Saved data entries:
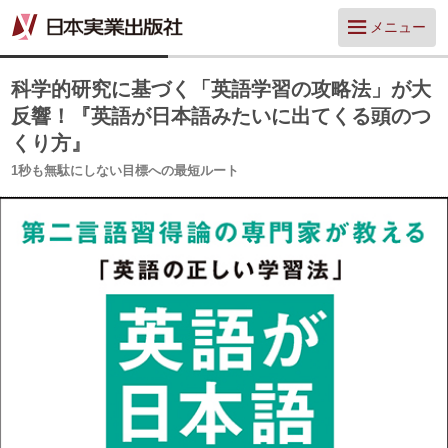
メニュー
科学的研究に基づく「英語学習の攻略法」が大
反響！『英語が日本語みたいに出てくる頭のつ
くり方』
1秒も無駄にしない目標への最短ルート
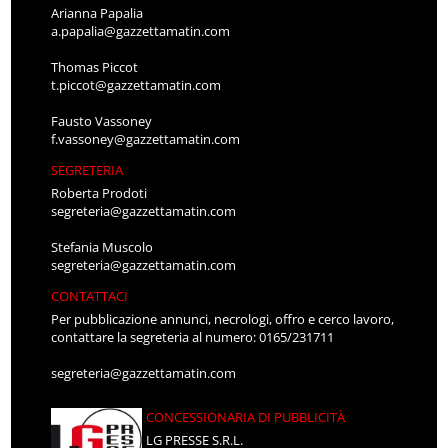
Arianna Papalia
a.papalia@gazzettamatin.com
Thomas Piccot
t.piccot@gazzettamatin.com
Fausto Vassoney
f.vassoney@gazzettamatin.com
SEGRETERIA
Roberta Prodoti
segreteria@gazzettamatin.com
Stefania Muscolo
segreteria@gazzettamatin.com
CONTATTACI
Per pubblicazione annunci, necrologi, offro e cerco lavoro,
contattare la segreteria al numero: 0165/231711
segreteria@gazzettamatin.com
CONCESSIONARIA DI PUBBLICITÀ
LG PRESSE S.R.L.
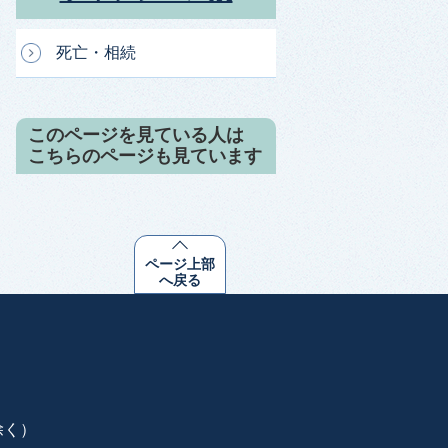
死亡・相続
このページを見ている人は
こちらのページも見ています
ページ上部
へ戻る
除く）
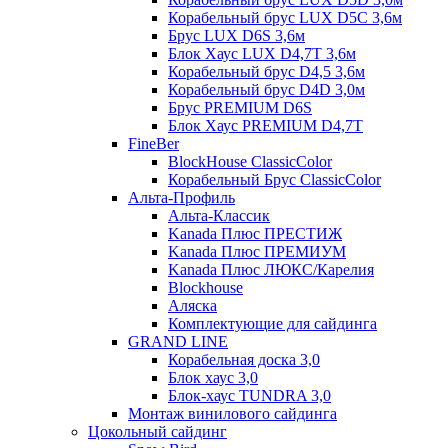
Корабельный брус LUX D5C 3,6м
Брус LUX D6S 3,6м
Блок Хаус LUX D4,7T 3,6м
Корабельный брус D4,5 3,6м
Корабельный брус D4D 3,0м
Брус PREMIUM D6S
Блок Хаус PREMIUM D4,7T
FineBer
BlockHouse ClassicColor
Корабельный Брус ClassicColor
Альта-Профиль
Альта-Классик
Kanada Плюс ПРЕСТИЖ
Kanada Плюс ПРЕМИУМ
Kanada Плюс ЛЮКС/Карелия
Blockhouse
Аляска
Комплектующие для сайдинга
GRAND LINE
Корабельная доска 3,0
Блок хаус 3,0
Блок-хаус TUNDRA 3,0
Монтаж винилового сайдинга
Цокольный сайдинг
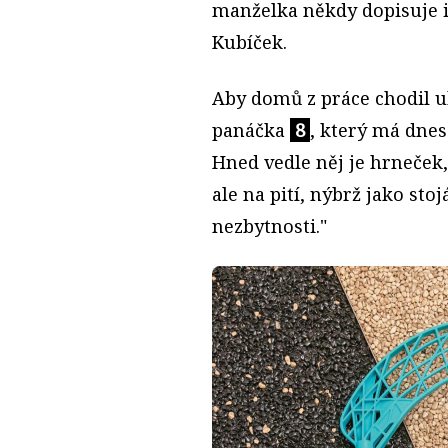
manželka někdy dopisuje i
Kubíček.
Aby domů z práce chodil u
panáčka
8
, který má dnes
Hned vedle něj je hrneče
ale na pití, nýbrž jako sto
nezbytnosti."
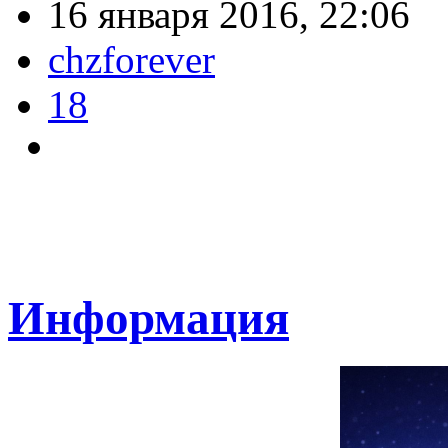
16 января 2016, 22:06
chzforever
18
Информация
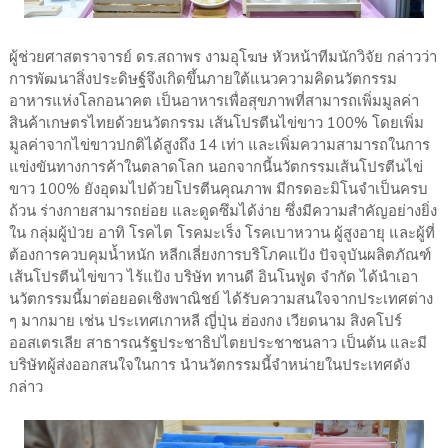
ผู้ช่วยศาสตราจารย์ ดร.สถาพร งามอุโฆษ หัวหน้าทีมนักวิจัย กล่าวว่า
การพัฒนาสิ่งประดิษฐ์จึงเกิดขึ้นภายใต้แนวความคิดนวัตกรรม
อาหารแห่งโลกอนาคต เป็นอาหารเพื่อสุขภาพที่สามารถเพิ่มมูลค่า
สินค้าเกษตรไทยด้วยนวัตกรรม เส้นโปรตีนไข่ขาว 100% โดยเพิ่ม
มูลค่าจากไข่ขาวปกติได้สูงถึง 14 เท่า และเพิ่มความสามารถในการ
แข่งขันทางการค้าในตลาดโลก นอกจากนี้นวัตกรรมเส้นโปรตีนไข่
ขาว 100% ยังอุดมไปด้วยโปรตีนคุณภาพ มีกรดอะมิโนจำเป็นครบ
ถ้วน ร่างกายสามารถย่อย และดูดซึมได้ง่าย ซึ่งมีความสำคัญอย่างยิ่ง
ใน กลุ่มผู้ป่วย อาทิ โรคไต โรคมะเร็ง โรคเบาหวาน ผู้สูงอายุ และผู้ที่
ต้องการควบคุมน้ำหนัก หลีกเลี่ยงการบริโภคแป้ง ปัจจุบันผลิตภัณฑ์
เส้นโปรตีนไข่ขาว ไร้แป้ง บริษัท ทานดี อินโนฟูด จำกัด ได้นำเอา
นวัตกรรมนี้มาต่อยอดเชิงพาณิชย์ ได้รับความสนใจจากประเทศต่าง
ๆ มากมาย เช่น ประเทศเกาหลี ญี่ปุ่น ฮ่องกง เวียดนาม สิงคโปร์
ออสเตรเลีย สาธารณรัฐประชาธิปไตยประชาชนลาว เป็นต้น และมี
บริษัทผู้ส่งออกสนใจในการ นำนวัตกรรมนี้จำหน่ายในประเทศดัง
กล่าว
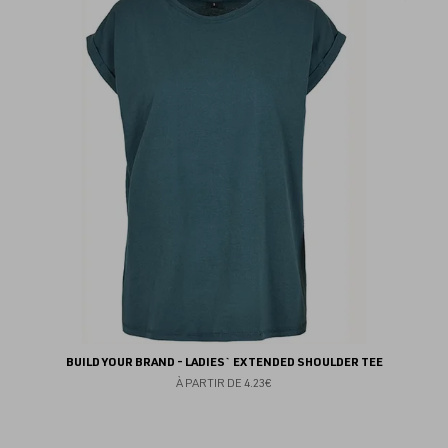
au
fav
BUILD YOUR BRAND - LADIES` EXTENDED SHOULDER TEE
À PARTIR DE
4.23€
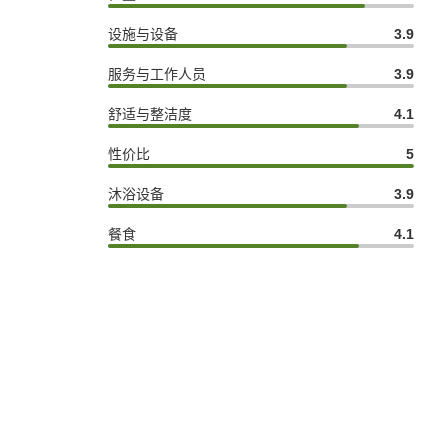
设施与设备
3.9
服务与工作人员
3.9
舒适与整洁度
4.1
性价比
5
沐浴设备
3.9
餐食
4.1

### What you need to do
Output every line of the records exactly, excluding all pictures.

### The answer
メニュー
科学的研究に基づく「英語学習の攻略法」が大
反響！『英語が日本語みたいに出てくる頭のつ
くり方』
1秒も無駄にしない目標への最短ルート
Arianna Papalia
a.papalia@gazzettamatin.com
Thomas Piccot
t.piccot@gazzettamatin.com
Fausto Vassoney
f.vassoney@gazzettamatin.com
SEGRETERIA
Roberta Prodoti
segreteria@gazzettamatin.com
Stefania Muscolo
segreteria@gazzettamatin.com
CONTATTACI
Per pubblicazione annunci, necrologi, offro e cerco lavoro,
contattare la segreteria al numero: 0165/231711
segreteria@gazzettamatin.com
CONCESSIONARIA DI PUBBLICITÀ
LG PRESSE S.R.L.
死亡・相続
このページを見ている人は
こちらのページも見ています
ページ上部
へ戻る
除く）
Корабельный брус LUX D5C 3,6м
Брус LUX D6S 3,6м
Блок Хаус LUX D4,7T 3,6м
Корабельный брус D4,5 3,6м
Корабельный брус D4D 3,0м
Брус PREMIUM D6S
Блок Хаус PREMIUM D4,7T
FineBer
BlockHouse ClassicColor
Корабельный Брус ClassicColor
Альта-Профиль
Альта-Классик
Kanada Плюс ПРЕСТИЖ
Kanada Плюс ПРЕМИУМ
Kanada Плюс ЛЮКС/Карелия
Blockhouse
Аляска
Комплектующие для сайдинга
GRAND LINE
Корабельная доска 3,0
Блок хаус 3,0
Блок-хаус TUNDRA 3,0
Монтаж винилового сайдинга
Цокольный сайдинг
manželka někdy dopisuje i
Kubíček.
Aby domů z práce chodil u
panáčka
8
, který má dnes
Hned vedle něj je hrneče
ale na pití, nýbrž jako sto
nezbytnosti."
16 января 2016, 22:06
chzforever
18
Информация
ผู้ช่วยศาสตราจารย์ ดร.สถาพร งามอุโฆษ หัวหน้าทีมนักวิจัย กล่าวว่า
การพัฒนาสิ่งประดิษฐ์จึงเกิดขึ้นภายใต้แนวความคิดนวัตกรรม
อาหารแห่งโลกอนาคต เป็นอาหารเพื่อสุขภาพที่สามารถเพิ่มมูลค่า
สินค้าเกษตรไทยด้วยนวัตกรรม เส้นโปรตีนไข่ขาว 100% โดยเพิ่ม
มูลค่าจากไข่ขาวปกติได้สูงถึง 14 เท่า และเพิ่มความสามารถในการ
แข่งขันทางการค้าในตลาดโลก นอกจากนี้นวัตกรรมเส้นโปรตีนไข่
ขาว 100% ยังอุดมไปด้วยโปรตีนคุณภาพ มีกรดอะมิโนจำเป็นครบ
ถ้วน ร่างกายสามารถย่อย และดูดซึมได้ง่าย ซึ่งมีความสำคัญอย่างยิ่ง
ใน กลุ่มผู้ป่วย อาทิ โรคไต โรคมะเร็ง โรคเบาหวาน ผู้สูงอายุ และผู้ที่
ต้องการควบคุมน้ำหนัก หลีกเลี่ยงการบริโภคแป้ง ปัจจุบันผลิตภัณฑ์
เส้นโปรตีนไข่ขาว ไร้แป้ง บริษัท ทานดี อินโนฟูด จำกัด ได้นำเอา
นวัตกรรมนี้มาต่อยอดเชิงพาณิชย์ ได้รับความสนใจจากประเทศต่าง
ๆ มากมาย เช่น ประเทศเกาหลี ญี่ปุ่น ฮ่องกง เวียดนาม สิงคโปร์
ออสเตรเลีย สาธารณรัฐประชาธิปไตยประชาชนลาว เป็นต้น และมี
บริษัทผู้ส่งออกสนใจในการ นำนวัตกรรมนี้จำหน่ายในประเทศดัง
กล่าว
au
fav
BUILD YOUR BRAND - LADIES` EXTENDED SHOULDER TEE
À PARTIR DE
4.23€
设施与设备
3.9
服务与工作人员
3.9
舒适与整洁度
4.1
性价比
5
沐浴设备
3.9
餐食
4.1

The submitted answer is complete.